Long-term studies of patients with dyspepsia and gastro-oesophageal reflux disease show that many patients' symptoms resolve and they stop treatment. While PPIs provide more effective symptom control than histamine (H2) receptor antagonists there are also overwhelming long-term data that a substantial proportion of patients can control their symptoms with lifestyle interventions, antacids, H2receptor antagonists or PPIs taken when required.
PPIs should be prescribed regularly when there is a history of oesophageal stricture as, unlike H2receptor antagonists, they reduce stricture recurrence. The elderly also require regular therapy as they are more likely to have severe oesophagitis despite milder non-specific symptoms.3
Long-term PPI therapy is currently recommended for all patients with Barrett's oesophagus although treatment is yet to be shown to reduce the risk of adenocarcinoma. A large randomised trial is investigating if a combination of low-dose aspirin and a PPI may reduce the development of adenocarcinoma in patients with Barrett's oesophagus.4
Gastric and duodenal ulcer disease
In patients who are not taking non-steroidal anti-inflammatory drugs (NSAIDs) and aspirin, H. pylori is a key cause of peptic ulcer disease. Its eradication effects a cure. Everyone with a documented history of peptic ulcer disease and evidence of H. pylori infection should therefore be offered eradication therapy rather than be subjected to long-term PPI therapy. PPIs do have some antibacterial activity against H. pylori, but must be used in combination with antibiotics to achieve eradication. This simple and effective strategy is under utilised.
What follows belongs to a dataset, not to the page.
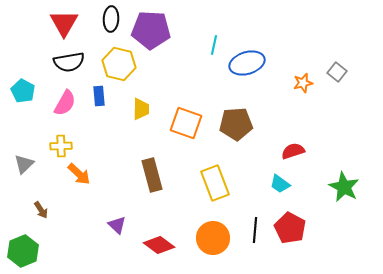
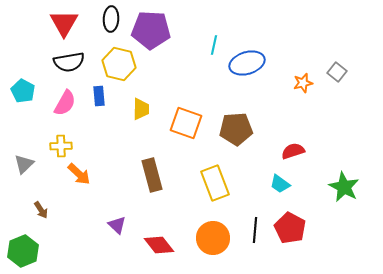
brown pentagon: moved 5 px down
red diamond: rotated 16 degrees clockwise
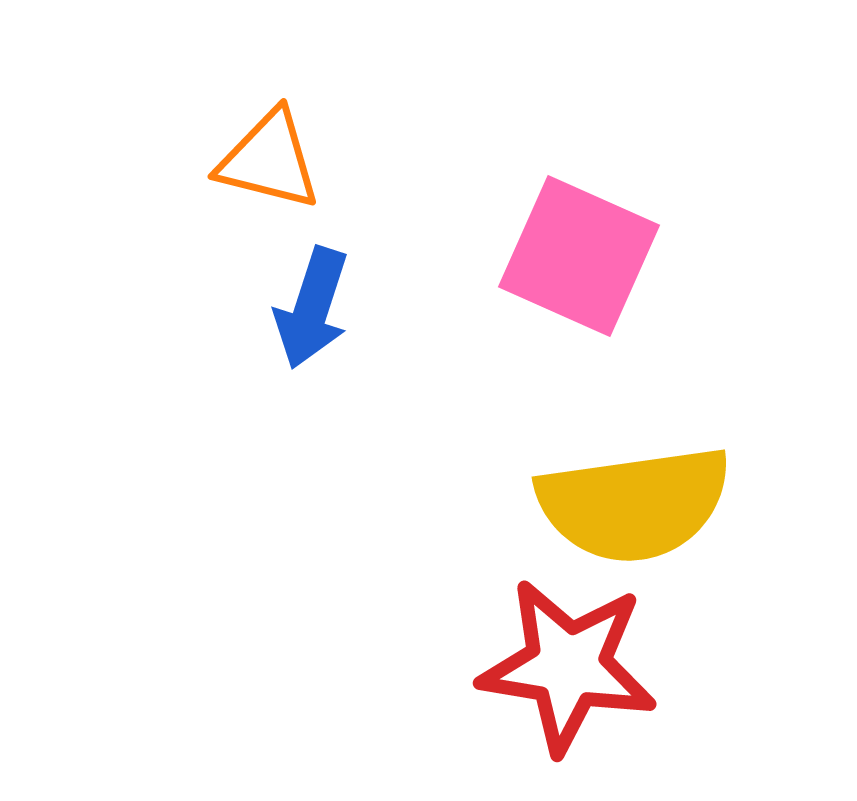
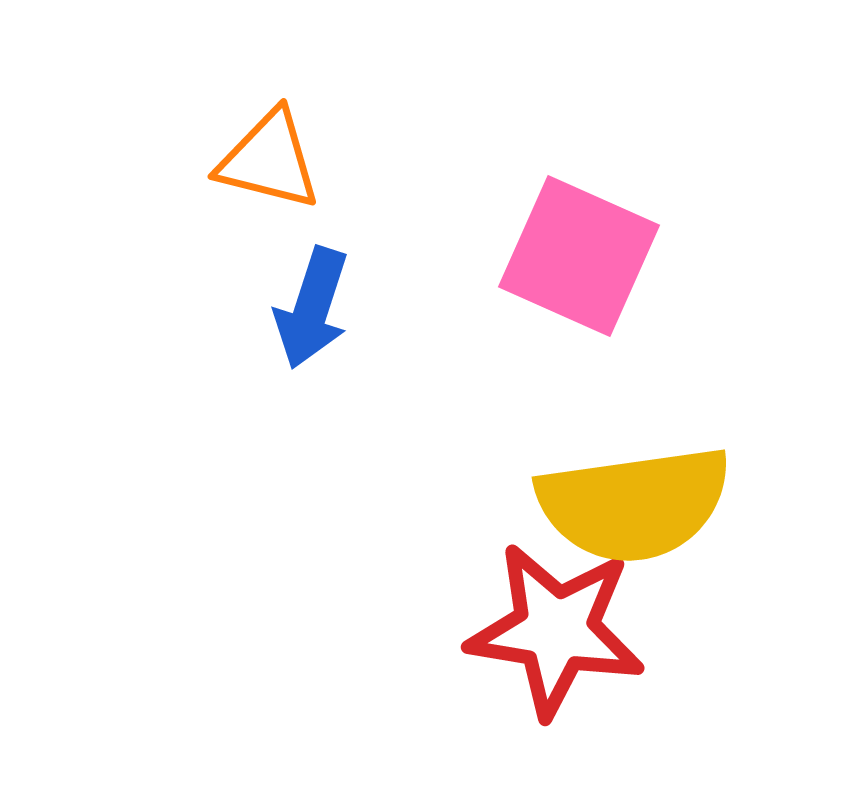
red star: moved 12 px left, 36 px up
Patients taking long-term NSAIDs who also have H. pylori infection have a six-fold increase in the risk of ulcer bleeding, in contrast to a risk of less than two-fold for patients with H. pylori infection alone and almost five-fold for patients on NSAIDs with no H. pylori infection. The approach to primary prevention of ulcer disease in patients taking long-term NSAID and antiplatelet therapy will depend on clinical circumstances. Serious NSAID-induced gastrointestinal complications occur in about 1.5% of patients per year. This risk increases with the type of NSAID and dosage, concurrent warfarin or antiplatelet therapy, age and a past history of ulcer disease. Patients requiring NSAIDs, aspirin or clopidogrel, who are at increased risk of peptic ulcer complications should be considered for concurrent treatment with a PPI.5
PPIs may be indicated in the prevention of stress-related mucosal injury in the critically ill. The long-term impact of PPIs on symptoms and quality of life in patients with functional dyspepsia is debatable. Empirical use of PPIs is not indicated in patients taking corticosteroids.
Zollinger-Ellison syndrome is a rare condition characterised by severe peptic ulceration resulting from the release of gastrin by a pancreatic tumour. High doses of PPIs may be needed.